謝定扶額,這孩子這麼甚麼話都往外說呢?
“哈。”一蓮託生輕笑,“貧僧可不做以大欺小的惡人。”
謝定眉峰微挑:“出家人不打誑語,你可少說兩句吧,免得被天雷烤成驢肉火燒。”
梁鶴雪噗嗤一聲笑了出來,他這表哥不開口則已,實際上嘴毒得很。
長庚僅有一掌大小,卻可化出真龍法相,龐大的龍王法相如泰山壓頂,一蓮託生卻八風不動,仍是默唸佛號:“阿彌陀佛。”
謝定道:“你殺了我,我反倒高興。”僧人掀開兜帽,笑意更濃:“小施主還年少,不可輕言生死。”

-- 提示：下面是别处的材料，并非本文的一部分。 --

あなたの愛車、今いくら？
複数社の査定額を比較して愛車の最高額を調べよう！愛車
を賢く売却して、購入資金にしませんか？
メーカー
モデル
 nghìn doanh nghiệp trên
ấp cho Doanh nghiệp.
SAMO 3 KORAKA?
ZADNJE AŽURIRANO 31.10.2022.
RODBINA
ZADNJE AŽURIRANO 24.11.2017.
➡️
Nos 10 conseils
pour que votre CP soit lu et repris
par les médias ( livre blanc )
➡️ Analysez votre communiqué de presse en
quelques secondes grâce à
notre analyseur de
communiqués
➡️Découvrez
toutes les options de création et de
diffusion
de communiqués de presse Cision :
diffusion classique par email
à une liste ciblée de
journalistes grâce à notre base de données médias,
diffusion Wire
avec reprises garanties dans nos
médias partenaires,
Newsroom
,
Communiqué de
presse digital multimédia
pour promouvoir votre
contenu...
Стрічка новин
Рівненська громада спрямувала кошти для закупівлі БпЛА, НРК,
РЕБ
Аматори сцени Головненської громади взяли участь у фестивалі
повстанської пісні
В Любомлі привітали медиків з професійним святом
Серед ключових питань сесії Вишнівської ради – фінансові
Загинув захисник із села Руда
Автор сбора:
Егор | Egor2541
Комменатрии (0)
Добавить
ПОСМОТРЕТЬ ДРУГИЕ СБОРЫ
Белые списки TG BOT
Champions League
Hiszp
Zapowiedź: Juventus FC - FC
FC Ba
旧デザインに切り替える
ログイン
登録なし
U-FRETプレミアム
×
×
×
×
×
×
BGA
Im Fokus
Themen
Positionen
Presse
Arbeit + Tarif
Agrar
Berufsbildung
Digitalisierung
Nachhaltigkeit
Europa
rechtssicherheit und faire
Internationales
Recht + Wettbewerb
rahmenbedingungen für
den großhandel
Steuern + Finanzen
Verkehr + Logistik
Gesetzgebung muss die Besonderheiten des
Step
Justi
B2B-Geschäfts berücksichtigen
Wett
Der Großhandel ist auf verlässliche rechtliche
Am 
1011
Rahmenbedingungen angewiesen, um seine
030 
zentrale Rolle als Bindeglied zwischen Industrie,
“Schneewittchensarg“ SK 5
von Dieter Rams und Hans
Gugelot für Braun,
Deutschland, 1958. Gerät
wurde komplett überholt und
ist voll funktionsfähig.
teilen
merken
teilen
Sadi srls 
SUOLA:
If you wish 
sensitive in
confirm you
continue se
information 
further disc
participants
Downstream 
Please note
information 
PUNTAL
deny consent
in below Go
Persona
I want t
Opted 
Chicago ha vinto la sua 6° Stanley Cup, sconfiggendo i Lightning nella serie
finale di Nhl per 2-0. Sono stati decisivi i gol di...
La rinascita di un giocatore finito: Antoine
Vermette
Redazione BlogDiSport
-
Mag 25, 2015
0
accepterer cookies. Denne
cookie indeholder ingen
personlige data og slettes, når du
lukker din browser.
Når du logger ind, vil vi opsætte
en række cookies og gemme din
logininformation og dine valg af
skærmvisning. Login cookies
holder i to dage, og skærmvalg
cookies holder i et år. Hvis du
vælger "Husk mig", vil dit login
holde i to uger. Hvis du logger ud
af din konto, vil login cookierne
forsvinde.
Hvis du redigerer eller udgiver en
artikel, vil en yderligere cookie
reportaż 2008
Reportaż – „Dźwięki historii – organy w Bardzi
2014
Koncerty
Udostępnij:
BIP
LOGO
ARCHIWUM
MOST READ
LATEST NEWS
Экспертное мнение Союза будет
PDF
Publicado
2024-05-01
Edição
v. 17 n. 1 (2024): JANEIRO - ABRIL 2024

分明是同樣的說辭,謝定的態度卻截然不同,他大怒道:“一蓮託生,改了名,也不代表能抹去前塵。”
一蓮託生目光躲閃,默然不語,他本是中原人,可道玄不容他。
梁鶴雪拉住表哥衣袖,勸道:“表哥,別動怒,不值得。”
“不知周之夢為胡蝶與,胡蝶之夢為周與?”一蓮託生太息,“世事一場大夢,貧僧當年只想活著,才逃去了西方佛國,做盡了髒事。”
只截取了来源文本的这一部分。